● Work instruction: The answer is the data below, repeated exactly, with no pictures included.

Records from a data source:
---
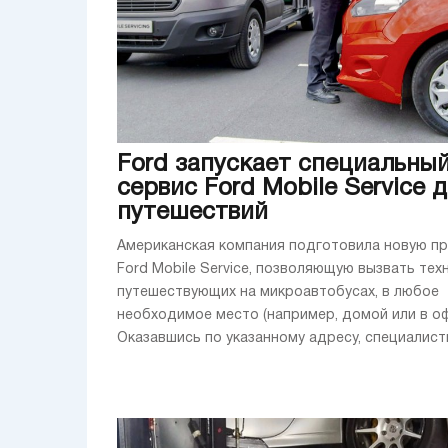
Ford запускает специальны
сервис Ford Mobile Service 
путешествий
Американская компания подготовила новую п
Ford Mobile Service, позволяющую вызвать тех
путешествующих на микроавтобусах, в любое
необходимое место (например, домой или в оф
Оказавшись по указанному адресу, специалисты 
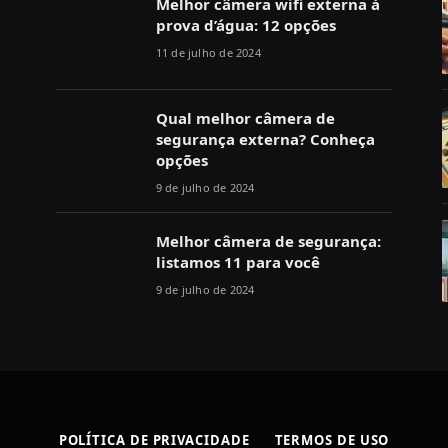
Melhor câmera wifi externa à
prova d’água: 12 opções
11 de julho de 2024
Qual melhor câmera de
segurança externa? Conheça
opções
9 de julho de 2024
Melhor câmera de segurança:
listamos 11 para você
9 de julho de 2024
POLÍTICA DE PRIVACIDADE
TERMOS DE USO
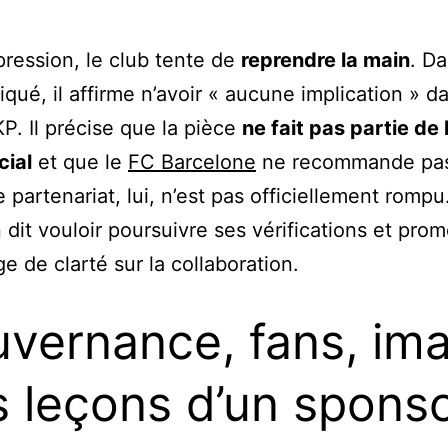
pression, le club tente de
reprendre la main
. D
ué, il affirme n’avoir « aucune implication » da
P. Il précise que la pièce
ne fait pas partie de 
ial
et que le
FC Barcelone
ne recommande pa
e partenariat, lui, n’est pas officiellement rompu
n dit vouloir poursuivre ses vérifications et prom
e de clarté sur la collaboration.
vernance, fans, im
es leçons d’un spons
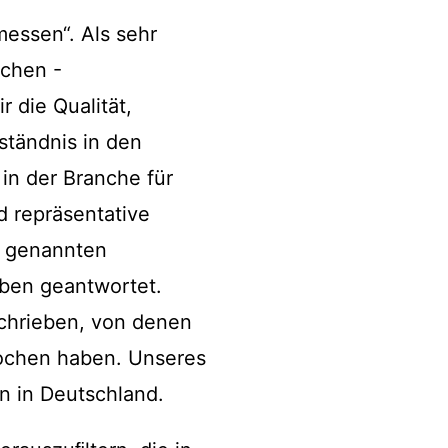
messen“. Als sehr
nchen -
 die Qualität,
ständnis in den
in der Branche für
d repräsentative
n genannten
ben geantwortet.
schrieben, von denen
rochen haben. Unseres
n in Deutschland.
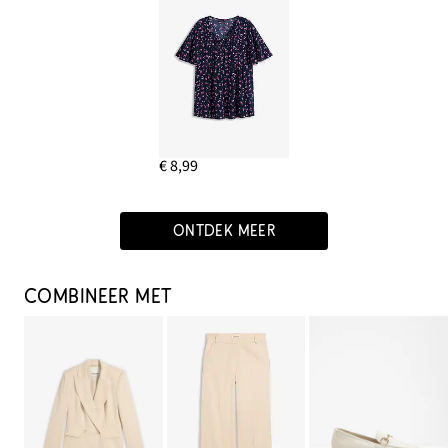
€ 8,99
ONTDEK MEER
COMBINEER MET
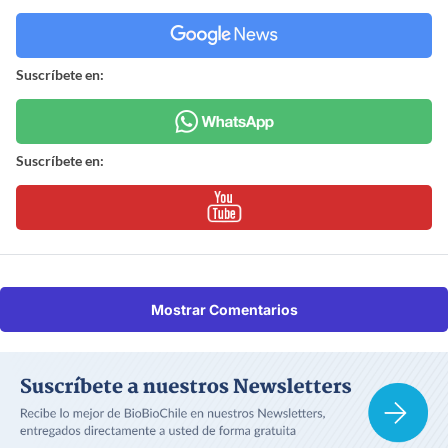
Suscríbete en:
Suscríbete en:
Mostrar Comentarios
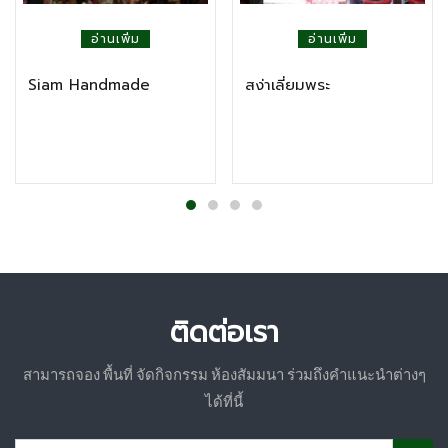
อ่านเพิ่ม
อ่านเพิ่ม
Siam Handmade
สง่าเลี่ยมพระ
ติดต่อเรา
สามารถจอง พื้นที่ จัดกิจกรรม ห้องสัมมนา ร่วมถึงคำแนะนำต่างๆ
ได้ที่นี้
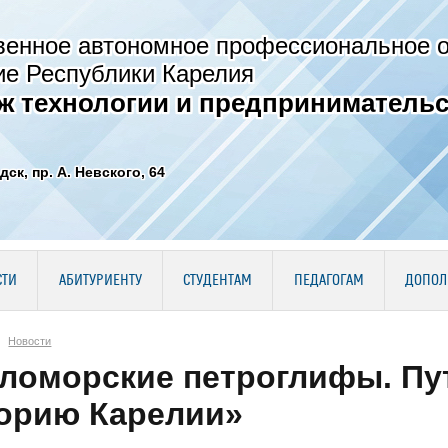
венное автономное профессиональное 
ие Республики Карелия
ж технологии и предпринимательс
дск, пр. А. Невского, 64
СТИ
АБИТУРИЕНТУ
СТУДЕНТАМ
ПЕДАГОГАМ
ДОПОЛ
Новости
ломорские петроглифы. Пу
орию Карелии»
---
● Task result:
Ford запускает специальны
сервис Ford Mobile Service 
путешествий
Американская компания подготовила новую п
Ford Mobile Service, позволяющую вызвать тех
путешествующих на микроавтобусах, в любое
необходимое место (например, домой или в оф
Оказавшись по указанному адресу, специалисты 
Melhor câmera wifi externa à
prova d’água: 12 opções
11 de julho de 2024
Qual melhor câmera de
segurança externa? Conheça
opções
9 de julho de 2024
Melhor câmera de segurança:
listamos 11 para você
9 de julho de 2024
POLÍTICA DE PRIVACIDADE
TERMOS DE USO
pression, le club tente de
reprendre la main
. D
ué, il affirme n’avoir « aucune implication » da
P. Il précise que la pièce
ne fait pas partie de 
ial
et que le
FC Barcelone
ne recommande pa
e partenariat, lui, n’est pas officiellement rompu
n dit vouloir poursuivre ses vérifications et prom
e de clarté sur la collaboration.
vernance, fans, im
es leçons d’un spons
messen“. Als sehr
nchen -
 die Qualität,
ständnis in den
in der Branche für
d repräsentative
n genannten
ben geantwortet.
schrieben, von denen
rochen haben. Unseres
n in Deutschland.
€ 8,99
ONTDEK MEER
COMBINEER MET
Suscríbete en:
Suscríbete en:
Mostrar Comentarios
อ่านเพิ่ม
อ่านเพิ่ม
Siam Handmade
สง่าเลี่ยมพระ
ติดต่อเรา
สามารถจอง พื้นที่ จัดกิจกรรม ห้องสัมมนา ร่วมถึงคำแนะนำต่างๆ
ได้ที่นี้
венное автономное профессиональное 
ие Республики Карелия
ж технологии и предпринимательс
дск, пр. А. Невского, 64
СТИ
АБИТУРИЕНТУ
СТУДЕНТАМ
ПЕДАГОГАМ
ДОПОЛ
Новости
ломорские петроглифы. Пу
орию Карелии»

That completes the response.